In 1963, the U.S. and the European Economic Community nations entered into a trade war. Europe slapped tariffs on U.S. chicken exports, and the U.S. retaliated with a 25 percent tariff on imported trucks and vans. At the time, the U.S. auto industry was worried about Volkswagen, whose tiny Beetle sedan proved that American consumers would purchase foreign-built vehicles, said Daniel Ikenson, an economist and trade expert at the Cato Institute.
Most other tariffs resulting from the trade battle disappeared over the last 50 years, he said, but the so-called chicken tax remains.
“They have to be built [in Germany], then they get disassembled, we ship them over, they get reassembled,” said Mathias Geisen, a general manager of Mercedes-Benz Vans. “It takes really quite a while until those vans reach the customer.”
Breaking down the vans allows Mercedes to bypass the tariff, but there is an associated cost of extra manpower and lost time. The automaker’s challenge is to make sure that the cost of labor and wasted equipment such as passenger seats is still low enough to make a profit.
The cost of this process is passed along to consumers, said Dave Sullivan, manager of product analysis at AutoPacific. He estimates close to $1,000 is added to the price of each Sprinter cargo van, which are priced from $36,495.
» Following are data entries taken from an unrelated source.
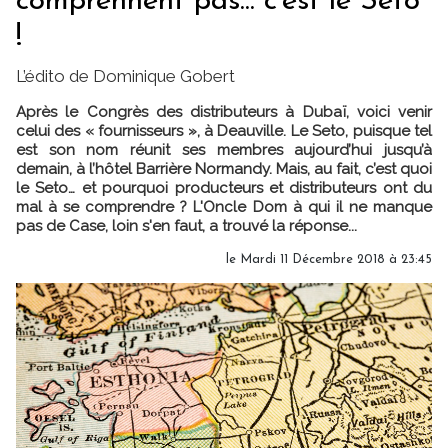
comprennent pas... c'est le Seto
!
L’édito de Dominique Gobert
Après le Congrès des distributeurs à Dubaï, voici venir
celui des « fournisseurs », à Deauville. Le Seto, puisque tel
est son nom réunit ses membres aujourd’hui jusqu’à
demain, à l’hôtel Barrière Normandy. Mais, au fait, c’est quoi
le Seto… et pourquoi producteurs et distributeurs ont du
mal à se comprendre ? L'Oncle Dom à qui il ne manque
pas de Case, loin s'en faut, a trouvé la réponse...
le Mardi 11 Décembre 2018 à 23:45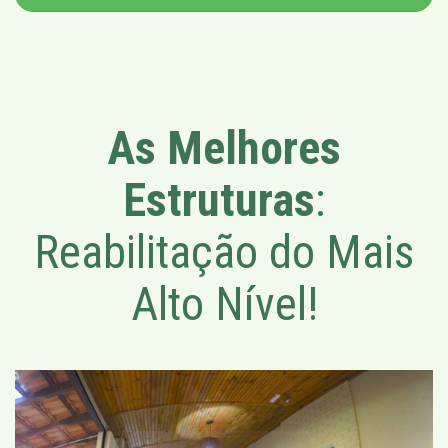
As Melhores
Estruturas
:
Reabilitação do Mais
Alto Nível!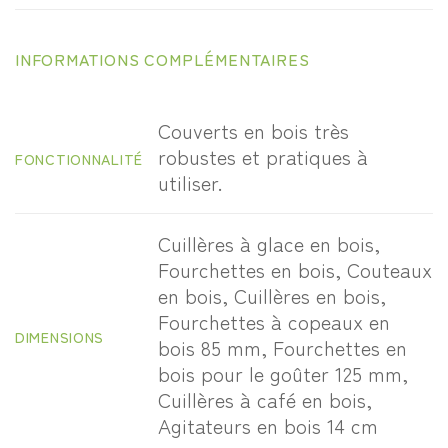
INFORMATIONS COMPLÉMENTAIRES
Couverts en bois très
robustes et pratiques à
FONCTIONNALITÉ
utiliser.
Cuillères à glace en bois,
Fourchettes en bois, Couteaux
en bois, Cuillères en bois,
Fourchettes à copeaux en
DIMENSIONS
bois 85 mm, Fourchettes en
bois pour le goûter 125 mm,
Cuillères à café en bois,
Agitateurs en bois 14 cm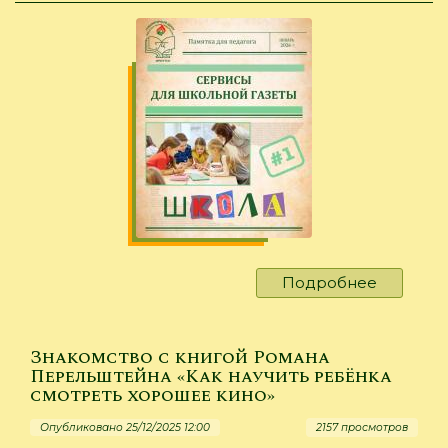
Подробнее
о
Памятка
для
педагога
Знакомство с книгой Романа
Сервис
Перельштейна «Как научить ребёнка
смотреть хорошее кино»
для
школьно
Опубликовано 25/12/2025 12:00
2157 просмотров
газеты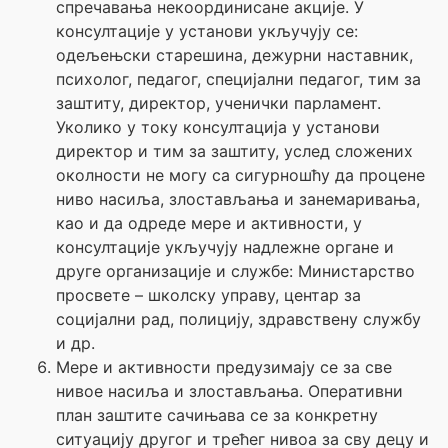
спречавања некоординисане акције. У
консултације у установи укључују се:
одељењски старешина, дежурни наставник,
психолог, педагог, специјални педагог, тим за
заштиту, директор, ученички парламент.
Уколико у току консултација у установи
директор и тим за заштиту, услед сложених
околности не могу са сигурношћу да процене
ниво насиља, злостављања и занемаривања,
као и да одреде мере и активности, у
консултације укључују надлежне органе и
друге организације и службе: Министарство
просвете – школску управу, центар за
социјални рад, полицију, здравствену службу
и др.
Мере и активности предузимају се за све
нивое насиља и злостављања. Оперативни
план заштите сачињава се за конкретну
ситуацију другог и трећег нивоа за сву децу и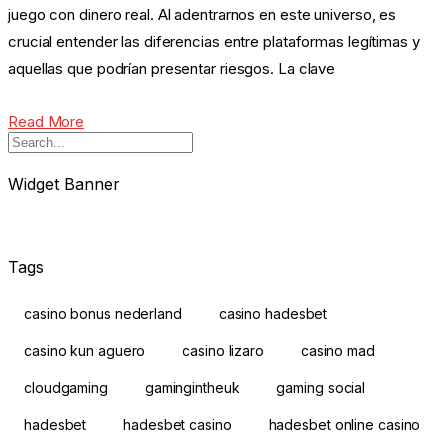
juego con dinero real. Al adentrarnos en este universo, es
crucial entender las diferencias entre plataformas legítimas y
aquellas que podrían presentar riesgos. La clave
Read More
Widget Banner
Tags
casino bonus nederland
casino hadesbet
casino kun aguero
casino lizaro
casino mad
cloudgaming
gamingintheuk
gaming social
hadesbet
hadesbet casino
hadesbet online casino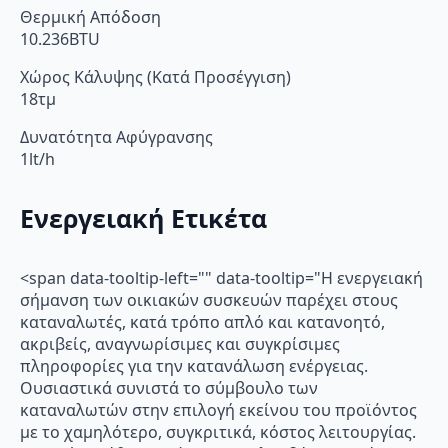
Θερμική Απόδοση
10.236BTU
Χώρος Κάλυψης (Κατά Προσέγγιση)
18τμ
Δυνατότητα Αφύγρανσης
1lt/h
Ενεργειακή Ετικέτα
<span data-tooltip-left="" data-tooltip="Η ενεργειακή
σήμανση των οικιακών συσκευών παρέχει στους
καταναλωτές, κατά τρόπο απλό και κατανοητό,
ακριβείς, αναγνωρίσιμες και συγκρίσιμες
πληροφορίες για την κατανάλωση ενέργειας.
Ουσιαστικά συνιστά το σύμβουλο των
καταναλωτών στην επιλογή εκείνου του προϊόντος
με το χαμηλότερο, συγκριτικά, κόστος λειτουργίας.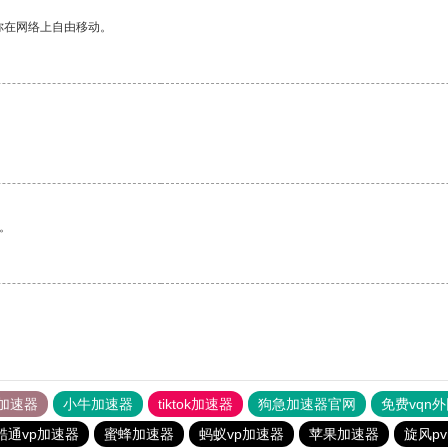
你在网络上自由移动。
。
加速器
小牛加速器
tiktok加速器
狗急加速器官网
免费vqn
酷通vp加速器
蜜蜂加速器
蚂蚁vp加速器
苹果加速器
旋风p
Mercedes will soon follow that formula. The company has broken ground on a $500-million production facility in South Carolina that will build Sprinters on U.S. soil. Geisen said that building the vans where they’re sold will allow Mercedes to supply hungry markets more quickly, and work directly with engineers, upfitters and customization shops to ensure quality builds.
Of course, it will also allow Mercedes to stop the reassembly practice.
There have been several attempts to eliminate the chicken tax. Opponents argue that it has allowed American automakers to remain stagnant, charging higher prices for trucks without outside competition.
The tariff has affected the Detroit Three, as well: The Ford Transit Connect is built in Spain; the Ram ProMaster City is made in Turkey. Both companies jump through the same hoops as Mercedes in order to bring their vans to the U.S. In 2013, Ford ran afoul of U.S. Customs over its attempts to bypass the tariff.
The Trans-Pacific Partnership trade deal signed by President Barack Obama in 2016 would have phased out the chicken tax over the course of 30 years.
That effort proved fruitless. In January, President Donald Trump signed an executive order withdrawing the United States from the TPP.
At the moment, there is no formal effort to repeal the chicken tax. Auto companies have avoided bringing their trucks and vans to the U.S. to avoid paying the duty, Sullivan said. Hyundai and Volkswagen are simply not willing to jump through such hoops, or build domestic facilities.
When it comes to the chicken tax, Mercedes is the rare commercial van builder that has opted to set up permanent shop.
“If anything, it’s really kept some of the competition out,” he said.